One option appears to be to cluster the servers into an N+1 topology where one (it does not state or more) failover server is shared between all nodes which seems a sensible option unless there is an instance of multi-failure which would probably mean there is a more serious problem to address anyhow...

Another (I think, but I have found little on this as it appears to be a little unconventional) would be to implement the servers as single node clusters again with one or more dedicated failover nodes which can access the disk and assume the virtual node.

Does anyone have any experience or advice on clustering Networker in a similar configuration or suggestion of any other option worth looking at?

186 Posts

August 5th, 2009 00:00

So why cluster the servers, you could just cluster storage nodes if you wanted but make em hot one in each DC. i use RSM to present my AVA's to the storage nodes a Luns and then backup my data from there as it is all over fibre and a shite load faster. the only failover box i have is the networker server it's self. all my libries are on fabric so if a storage node goes down i can just canhe the fabic group and present it to the other storage node within 5 minutes.

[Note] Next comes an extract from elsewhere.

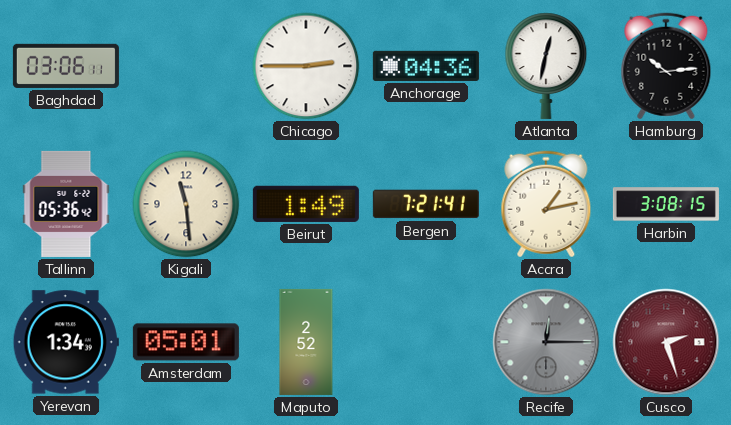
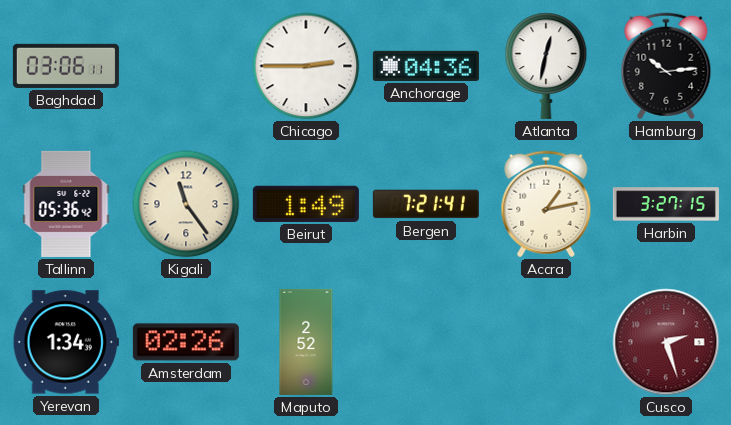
Kigali: 11:29 -> 11:24
Harbin: 3:08 -> 3:27
Amsterdam: 05:01 -> 02:26
Recife: 12:15 -> none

I run 4X scripts to present the lun, backup the data, unpresent the lun, and delete the replication of data on the presented lun.

Wicked i know.

Rocks man low cost, heaps fast. bit more management but it impresses the wigs mate.
just wish i would see the cost saving in my pay packet.....

1.1K Posts

August 5th, 2009 03:00

What we want to prepare for is the event of a backup server going down so that we can be up and continuing to backup as soon as possible.

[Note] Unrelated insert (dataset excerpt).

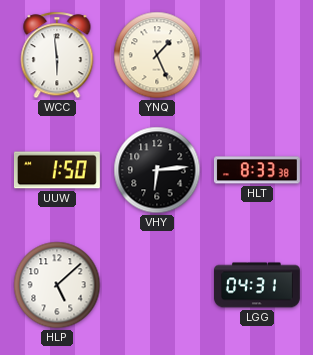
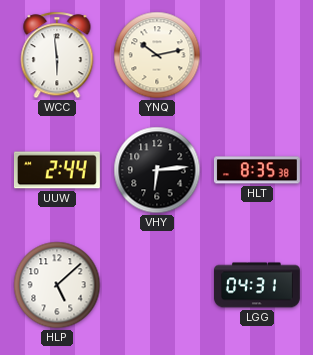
YNQ: 1:26 -> 10:13
UUW: 1:50 -> 2:44
HLT: 8:33 -> 8:35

Most servers are working at maximum capacity with 1000 or so clients so shifting the clients around to other servers in the instance of a server failure is not an option. Storage node capacity will not be an issue - we have 4 storage nodes at present per server but these are low spec and are being upgraded so should be capable of driving multiple drives easily; our STK8500 is maxed out with drives so there will be no expansion there, and out EDL4300 shared between 4 servers will be joined by a second EDL4300 to be shared between 6 servers eventually (the 7th server backs NAS data up directly to tape) - all data already goes across the SAN...

244 Posts

August 5th, 2009 05:00

I'm always sceptic to idea of "clustering NW server". Usually you have backup windows which are the only time within you can do a backup of a particular client. Let's say you have a client with 4TB of data (which should be configured as SN - i think). When the backup server fails after backing up 3.9TB of data you will have to restart backup "starting from zero" on the other stand by node of NW server. Usually it will lead to cross the backup window limits. To minimize the impact of NW server failure I usually try to implement more NW servers rather than cluster them. I know that it leads to more licenses/more expenses (let's say - more expensive) but generally this solution gives me better granularity so the failure of the NW server will impact only the subset of clients connected to it.

1.1K Posts

August 5th, 2009 07:00

Piotr, that's a sensible idea, and definitely one that should be helpful in instances where overload is responsible for failure, but in instances where failure is unrelated, for example a hardware failure, then another server taking over would be beneficial, especially when this happens early evening, though we do have backups that run in the daytime so even then it would be useful to avoid interruption to backups. And in cases where you have say 4x4TB file systems and 3 complete before failure you only have to run one again...
We have a global site license so I don't believe we have any additional licensing costs but I may be wrong there...

244 Posts

August 5th, 2009 08:00

Yeah, there is always a problem to find best solution, which will compromise all your needs. To be safe and comfortable to administer, to be fault tolerant and cheap, to be not complicated and easy to learn etc.. Definitely cluster solution will help you in case of hardware failure. What i can add to the discussion is that I'm usually place NW recourses (/nsr dir) on the SAN storage. Then I get the ability to mount NW resources on other host and start NW server - it is simpler to manage, but it will not work during night when I'm sleeping :)

1.1K Posts

August 5th, 2009 08:00

Well the /nsr resources are on SAN storage, its just (I assume) mounting on a different server is going to change the name of that server and effect the backups (for one thing the servers file on the client will not let it back them up). But I assume with a cluster (even a "single node cluster") I can create a logical node corresponding to my backup server and mount the resources there...

186 Posts

August 5th, 2009 14:00

Right, Mate.
This is the go.

Create a hot cluster 2 nodes right. the Production node does it's thing as normal. Then use Replistore to replicate the \nsr directory to the second node. this is continually done up to the minute.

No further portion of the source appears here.